When I spoke to one of the scientists conducting the study, he called the players a “superman cohort.” Chis Borland chased running backs for a living. He lifted weights and ran on most days during the offseason. Football instilled discipline with regard to diet and lifestyle choices. It gave him access to quality health care. For these and a million other reasons, men in the NFL tend to live longer, healthier lives than men outside of the game. This is common sense. This is also science.

Surely, the game plays with many “dangers,” as Borland put it. Watching Joe Namath walk indicates as much. But the worst dangers have declined considerably since he played. During the 1960s, an average of 23 athletes died every season from football hits. About four players a year now die from football hits. To put this into perspective, skateboarding, skiing, and bicycling collisions all cause exponentially more deaths annually than football collisions. Every human activity carries some degree of risk. Football carries less risk than it once did and less risk than other activities in which boys partake. It surely carries less risk than inactivity, an increasingly popular activity.

Concussions—which, due in part to the dramatic decline in catastrophic injuries leading to death, now play as a great concern of parents and coaches—have declined significantly in Chris Borland’s league. The NFL dared to point this out in the aftermath of the linebacker’s decision:

We respect Chris Borland’s decision and wish him all the best. Playing any sport is a personal decision. By any measure, football has never been safer and we continue to make progress with rule changes, safer tackling techniques at all levels of football, and better equipment, protocols and medical care for players. Concussions in NFL games were down 25 percent last year, continuing a three-year downward trend. We continue to make significant investments in independent research to advance the science and understanding of these issues. We are seeing a growing culture of safety. Everyone involved in the game knows that there is more work to do and player safety will continue to be our top priority.

Naturally, guardians of the narrative slammed the NFL’s accurate information.

Chris Borland deserves to make his own decisions about his health without second guessing. The 3.5 million Americans who opt to play the game that Borland quit similarly deserve to make their own decisions without second guessing.

Instead, journalists cheering on Borland’s decision boo the choice of millions of parents and kids. The Fourth Estate floods them with misinformation.

“For all players who play five or more years,” George Will deluded in his column, “life expectancy is less than 60; for linemen it is much less.” But NIOSH found 334 deaths among 3,439 NFL retirees when prevailing societal rates informed them they would find, all things being equal, 625. “When you look at two teams playing football on a field,” Malcolm Gladwell fibbed to a CSPAN audience, “chances are that someone on that field is going to die a horrible death well before their time because of playing football.” But NIOSH found just 12 instances of brain diseases directly killing NFL players out of nearly 3,500 retirees examined. “The suicide rate among ex-NFL players is six times the national average, according to GamesOver.org,” Sally Jenkins misled at the Washington Post.
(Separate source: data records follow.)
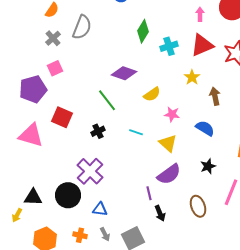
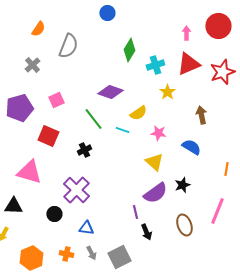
gray cross: (53, 38) -> (32, 65), moved
pink square: (55, 68) -> (56, 100), moved
yellow star: (192, 77) -> (167, 92), moved
cyan line: (136, 132) -> (122, 130), moved
pink triangle: (31, 135) -> (29, 172), moved
black star: (208, 166) -> (182, 185), moved
black circle: (68, 195) -> (54, 214), size x0.6
black triangle: (33, 197) -> (13, 206), moved

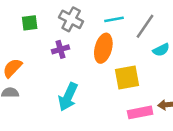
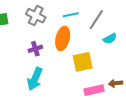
purple cross: (60, 49) -> (35, 49), moved

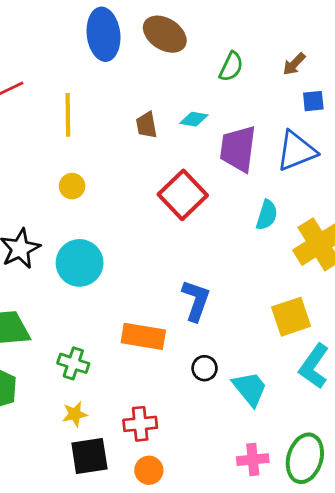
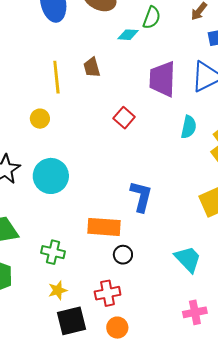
yellow line: (68, 115) -> (56, 77), moved
cyan diamond: (194, 119) -> (128, 35), moved
red square: (183, 195) -> (124, 118), size x0.6
black circle: (205, 368) -> (123, 255), moved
But GamesOver.org retracted that statistic and NIOSH showed that NFL players don’t kill themselves all that often. Why hasn’t Jenkins retracted her claim?

One hopes Chris Borland lives a long, healthy life in retirement from the gridiron. Some of America’s best scientists, working for the federal government, tell us after looking at every pension-vested NFL player over three decades that chances are he would have lived a long, healthy life had he continued with his career.